This recent piece (by James Somers) on Douglas Hofstadter (DH) has a brief review of AI from it's heady days (when the aim was to understand human intelligence) to its lucrative days (when the goal shifted to cashing out big time). I have not personally been a big fan of DH's early stuff for I thought (and wrote here) that early AI, the one with cognitive ambitions, had problems identifying the right problems for analysis and that it massively oversold what it could do. However, in retrospect, I am sorry that it faded from the scene, for though there was a lot of hype, the ambitions were commendable and scientifically interesting. Indeed, lots of good work came out of this tradition. Marr and Ullman were members of the AI lab at MIT, as were Marcus and Berwick. At any rate, Somers gives a short history of the decline of this tradition.
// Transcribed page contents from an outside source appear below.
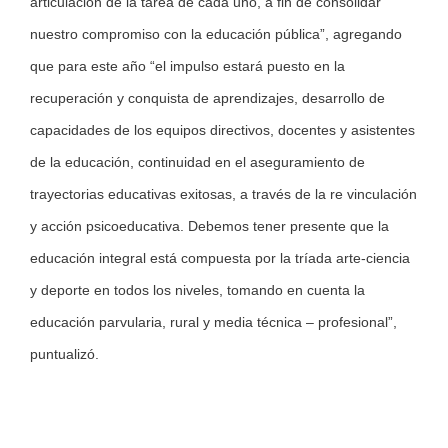
articulación de la tarea de cada uno, a fin de consolidar
nuestro compromiso con la educación pública”, agregando
que para este año “el impulso estará puesto en la
recuperación y conquista de aprendizajes, desarrollo de
capacidades de los equipos directivos, docentes y asistentes
de la educación, continuidad en el aseguramiento de
trayectorias educativas exitosas, a través de la re vinculación
y acción psicoeducativa. Debemos tener presente que la
educación integral está compuesta por la tríada arte-ciencia
y deporte en todos los niveles, tomando en cuenta la
educación parvularia, rural y media técnica – profesional”,
puntualizó.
The big drop in prestige occurred, Somers notes, in about the early 1980s. By then "AI…started to…mutate…into a subfield of software engineering, driven by applications…[the]mainstream had embraced a new imperative: to make machines perform in any possible, with little regard for psychological plausibility (p. 3)." The turn from cognition was ensconced in the conviction that "AI started working when it ditched humans as a model, because it ditched them (p. 4)." Machine translation became the poster child for how AI should be conducted. Somers gives a fascinating thumb nail sketch of the early system (called 'Candide' and developed by IBM) whose claim to fame was that it found a way to "avoid grappling with the brain's complexity" when it came to translation. The secret sauce according to Somers? Machine translation! This process deliberately avoids worrying about anything like the structures that languages deploy or the competence that humans must have to deploy it. It builds on the discovery that "almost doesn't work: a machine…that randomly spits out French words for English words" can be tweaked "using millions of pairs of sentences…[to] gradually calibrate your machine, to the point where you'll be able to enter a sentence whose translation you don't know and get a reasonable result…[all without] ever need[ing] to know why the nobs should be twisted this way or that (p. 10-11).
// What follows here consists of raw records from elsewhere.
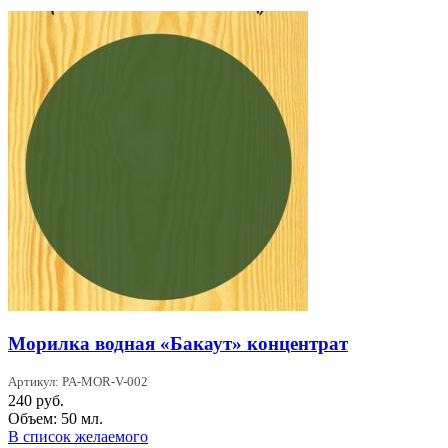
Морилка водная «Бакаут» концентрат
Артикул: PA-MOR-V-002
240
руб.
Объем: 50 мл.
В список желаемого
For this all to work requires "data, data, data" (as Norvig is quoted as saying). Take …"simple machine learning algorithms" plus 10 billion training examples [and] it all starts to work. Data trumps everything" Josh Estelle at Google is quoted as noting (p. 11).
According to Somers, these machine-learning techniques are valued precisely because they allow serviceable applications to be built by abstracting away from the hard problems of human cognition and neuro-computattion. Moreover, the partitioners of the art, know this. These are not taken to be theories of thinking or cognition. And, if this is so, there is little reason to criticize the approach. Engineering is a worthy endeavor and if we can make life easier for ourselves in this way, who could object. What is odd is that these same techniques are now often recommended for their potential insight into human cognition. In other words, a technique that was adopted precisely because it could abstract from cognitive details is now being heralded as a way of gaining insight into how minds and brains function. However, the techniques here described will seem insightful only if you take minds/brains to gain their structure largely via environmental contact. Thinking from this perspective is just "data, data, data"plus the simple systems that process it.
As you may have guessed, I very much doubt that this will get us anywhere. Empiricism is the problem, not the solution. Interestingly, if Somers is right, AI's pioneers, the people that moved away from its initial goals and deliberately moved it in a more lucrative engineering direction knew this very well. It seem that it has taken a few generations to loose this insight.